Survey: Deep learning with Self-Organizing Map

Self-Organizing Map is one of my favorite bionics models. In most cases, it is applied to visualize data with high dimension, and indeed it can generate pretty amazing results:

SOM is also closely related to Vector Quantization (VQ). After training, the reference vectors in SOM can represent a specific type of sample in the input space. However, based on my reading, the self-organizing mechanism is inspired by how the cortical system perceives the world, namely, how human sees things. I tried my best to study Self-organization of orientation sensitive cells in the striate cortex, but it contains so many biological terms that I can hardly understand its content. I will keep updating this post.

Still, I am very interested in how to use SOM to improve current computer vision methods, especially deep learning. Surprisingly, I can find a limited number of papers that are related this direction:

The first paper is Convolutional Self Organizing Map. Reading this paper is quite suffering. It is has poor writing, the illustrations are badly drawn, the detail of algorithm is vague, and it lacks convincing experiments. Although this paper relates to my goal, I believe it does not show the full capability of SOM in visual tasks. Anyway, it proposes two kinds of CSOM:

The first type of CSOM replaces the convolutional layer with a SOM layer. After training the SOM layer with standard SOM algorithm, patches are used to calculate the correlation coefficients against the learned kernels. Pooling operation is in those correlations.

The second type of CSOM is to replace the pooling layer. A winner array is used to record the position and the euclidian distance between the winner neuron with the input. And then the position with minimum distance is chosen in the pooling layer. It is wired that the output of this structure is a grid of positions (of the SOM map). Both two CSOM is mainly used to visualize data space. Again, this paper is really substandard in either writing or experiments.

The next paper is Deep Self-Organizing Map for Visual Classification. It uses the traditional training method of SOM to train multiple maps from patches. Each SOM corresponds to an area in the original image. And it is trained layer by layer unsupervisedly.

However, when combining multiple SOMs, the writing is somehow vague. If my understanding is correct, for each location, it uses the indices of the winner neurons of the corresponding SOM as the output.

Two things can be improved from my perspective. Firstly, SOMs are different over different areas, which means each of them aims at representing patches at one location of the image. This might result in low generality against shift variance.
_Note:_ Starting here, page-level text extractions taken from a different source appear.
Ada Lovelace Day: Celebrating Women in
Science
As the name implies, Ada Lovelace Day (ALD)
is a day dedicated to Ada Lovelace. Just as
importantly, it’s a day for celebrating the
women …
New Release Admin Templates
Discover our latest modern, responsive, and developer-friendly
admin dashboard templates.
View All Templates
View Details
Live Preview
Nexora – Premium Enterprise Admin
SOMs should be shared across to learn a general representation of visual appearance.

Secondly, using the index of the neuron as output seems too non-linear to me. If one fails to encode the image, then the following layers are unable to recover the image or to compensate. Residual information about the original image should be preserved.
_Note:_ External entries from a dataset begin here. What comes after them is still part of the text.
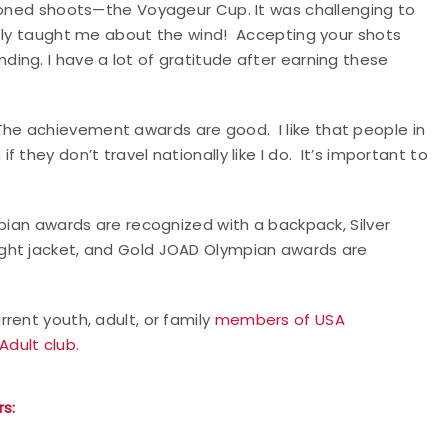
tioned shoots—the Voyageur Cup. It was challenging to
tely taught me about the wind! Accepting your shots
ing. I have a lot of gratitude after earning these
e achievement awards are good. I like that people in
they don’t travel nationally like I do. It’s important to
mpian awards are recognized with a backpack, Silver
ght jacket, and Gold JOAD Olympian awards are
rent youth, adult, or family
members of USA
Adult club.
s:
The last paper to introduce is Classifier with Hierarchical Topographical Maps as Internal Representation. It is more like “improved Radial Basis Function Network” than “improved SOM” to me. It borrows SOM’s ideas like Winner-takes-all and Neighborhood-Updates.
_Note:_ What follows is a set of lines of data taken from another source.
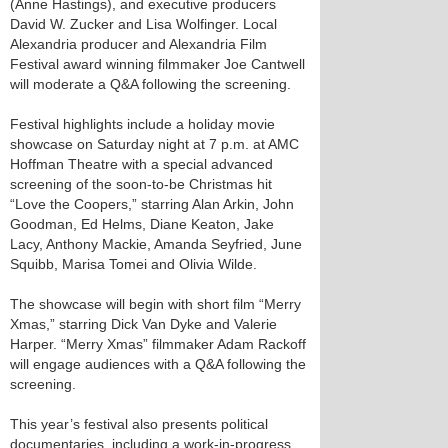
(Anne Hastings), and executive producers
David W. Zucker and Lisa Wolfinger. Local
Alexandria producer and Alexandria Film
Festival award winning filmmaker Joe Cantwell
will moderate a Q&A following the screening.
Festival highlights include a holiday movie
showcase on Saturday night at 7 p.m. at AMC
Hoffman Theatre with a special advanced
screening of the soon-to-be Christmas hit
“Love the Coopers,” starring Alan Arkin, John
Goodman, Ed Helms, Diane Keaton, Jake
Lacy, Anthony Mackie, Amanda Seyfried, June
Squibb, Marisa Tomei and Olivia Wilde.
The showcase will begin with short film “Merry
Xmas,” starring Dick Van Dyke and Valerie
Harper. “Merry Xmas” filmmaker Adam Rackoff
will engage audiences with a Q&A following the
screening.
This year’s festival also presents political
documentaries, including a work-in-progress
In the gradient, we can see that the update formula of reference vectors of SOM is different from the standard one. The reference vector $W$ is not longer always pulled to the input vector $O$ . Now its direction is related to supervised information $\delta$

Compared with normal SOM, CRSOM can cluster object with context (supervised information):

But it is odd that it only conducts a very simple classification experiment with only 5 classes on MNIST. And the comparison on the generality is not convincing enough to prove the superiority of SOM over other feature abstracting methods.

To sum up, bionics is a promising field to works on. Methods in Computer Intelligence can be transferred to deep learning, like coevolution to GAN. And SOM is one mechanism that I will bet my effect on. If you are also intrigued by SOM, feel welcome to discuss with me.